Reputation: 828
I am currently trying to figure out how git diff -M<limit>
works.
What I found out is, that git diff
checks how similar two files (say fileA
in revision 1, fileC
in revision 2) are by calculating a similarity score. If the similarity score is >= limit
, fileA
has been renamed to fileC
which has possibly been modified (if score is < 100%).
Then I asked myself, what if there are more files with the same sha1-hash within the directory?

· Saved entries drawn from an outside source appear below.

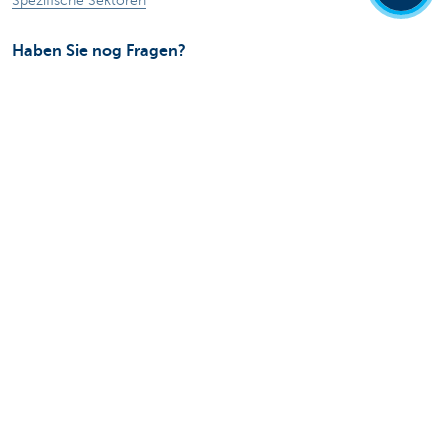
Spezifische Sektoren
Haben Sie nog Fragen?
Termin vereinbaren
KBC in Ihrer Nähe
Fragen, Probleme oder Beschwerden?
Card Stop 078 170 170
Internetbetrug melden
Über uns
Stellenangebote
Andere Websites
Privatpersonen
Private Banking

How does git
know which one is the renamed (and changed) version?
To find this out, I tried the following:
First, I created two files with 7 lines ("a", "b", "c", "d", "e", "f", "g")
vi fileA
vi fileB
Then I added them to the repository and committed:
git add fileA fileB
git commit -m "Added fileA and fileB"
[master ffc8964] Added fileA and fileB
2 files changed, 6 insertions(+)
create mode 100644 tests/fileA
create mode 100644 tests/fileB
Next, I renamed fileA
to fileC
using git mv
and deleted the first line in fileB
and fileC
. After that I commited the changes
git mv fileA fileC
vi fileB
vi fileC
git commit -a -m "Renamed and changed files"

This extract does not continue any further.